◆ Materials provided ◆
BEGIN
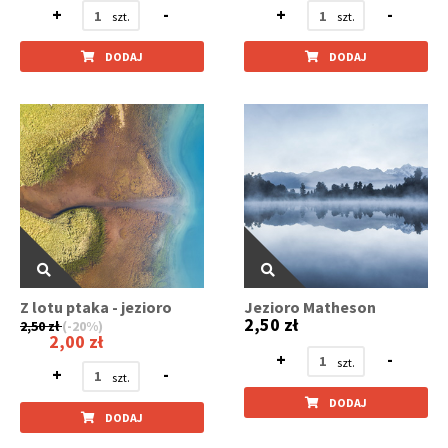
+
-
+
-
DODAJ
DODAJ
Z lotu ptaka - jezioro
Jezioro Matheson
2,50 zł
2,50 zł
(-20%)
2,00 zł
+
-
+
-
DODAJ
DODAJ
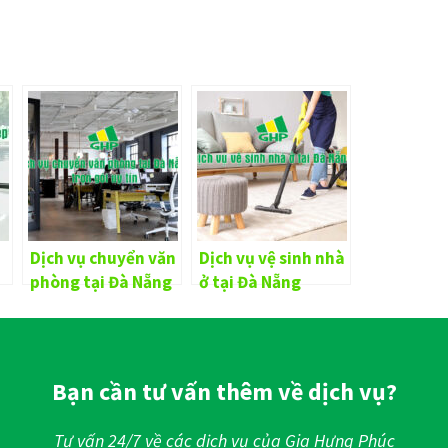
Dịch vụ chuyển văn
Dịch vụ vệ sinh nhà
phòng tại Đà Nẵng
ở tại Đà Nẵng
trọn gói uy tín
Bạn cần tư vấn thêm về dịch vụ?
Tư vấn 24/7 về các dịch vụ của Gia Hưng Phúc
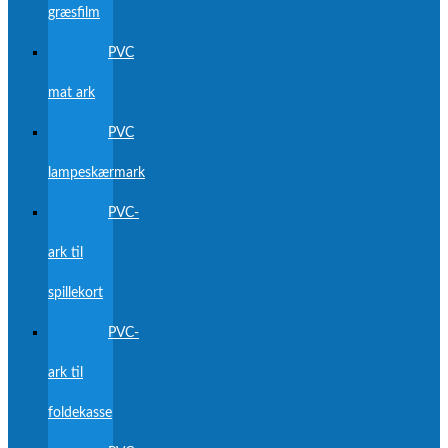
græsfilm
PVC
mat ark
PVC
lampeskærmark
PVC-
ark til
spillekort
PVC-
ark til
foldekasse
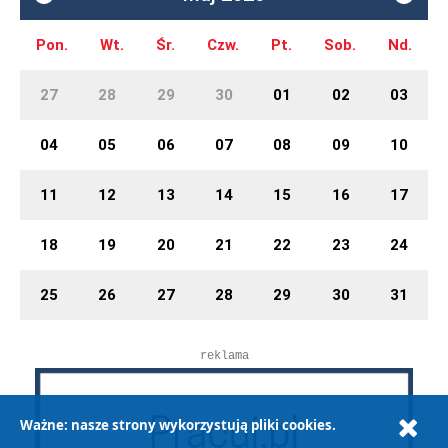
Pon.
Wt.
Śr.
Czw.
Pt.
Sob.
Nd.
27
28
29
30
01
02
03
04
05
06
07
08
09
10
11
12
13
14
15
16
17
18
19
20
21
22
23
24
25
26
27
28
29
30
31
reklama
Ważne: nasze strony wykorzystują pliki cookies.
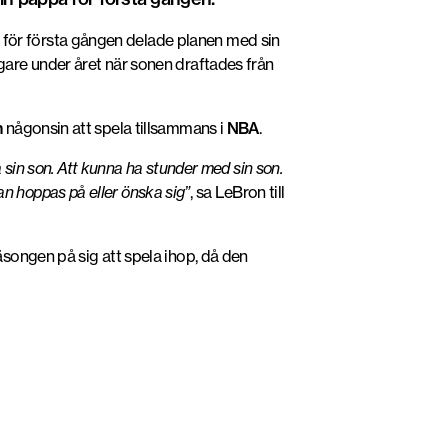
för första gången delade planen med sin
gare under året när sonen draftades från
n
någonsin att spela tillsammans i
NBA
.
 sin son. Att kunna ha stunder med sin son.
an hoppas på eller önska sig”
, sa LeBron till
songen på sig att spela ihop, då den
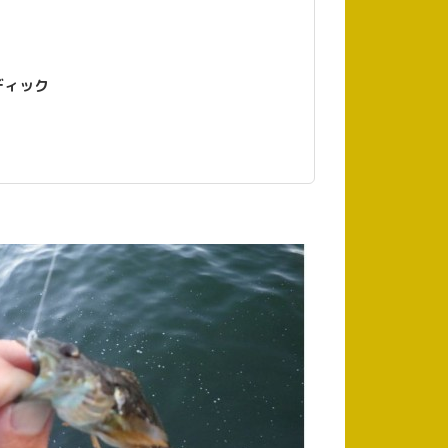
ストラディック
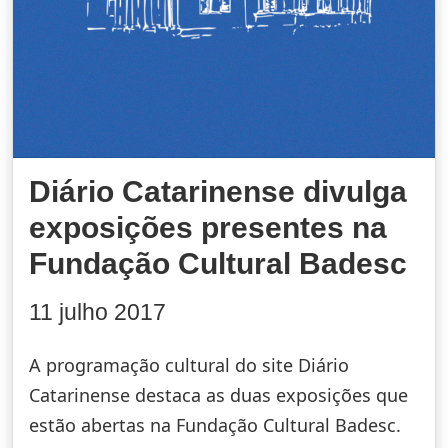
Diário Catarinense divulga
exposições presentes na
Fundação Cultural Badesc
11 julho 2017
A programação cultural do site Diário
Catarinense destaca as duas exposições que
estão abertas na Fundação Cultural Badesc.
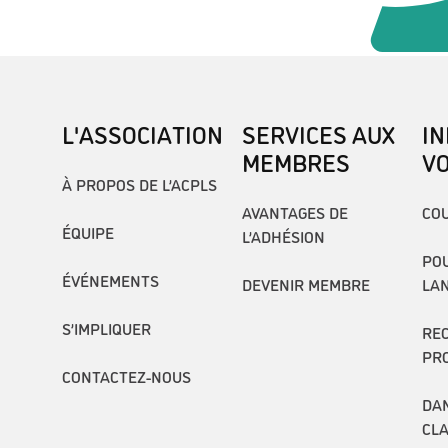
L'ASSOCIATION
SERVICES AUX
I
MEMBRES
V
À PROPOS DE L’ACPLS
AVANTAGES DE
COU
ÉQUIPE
L’ADHÉSION
POU
ÉVÉNEMENTS
DEVENIR MEMBRE
LA
S’IMPLIQUER
RE
PR
CONTACTEZ-NOUS
DAN
CL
END
◆ Work request ◆
Find out how many lines in the entries above hold "Badesc", then reply with that figure and nothing else.

◆ Answer section ◆
2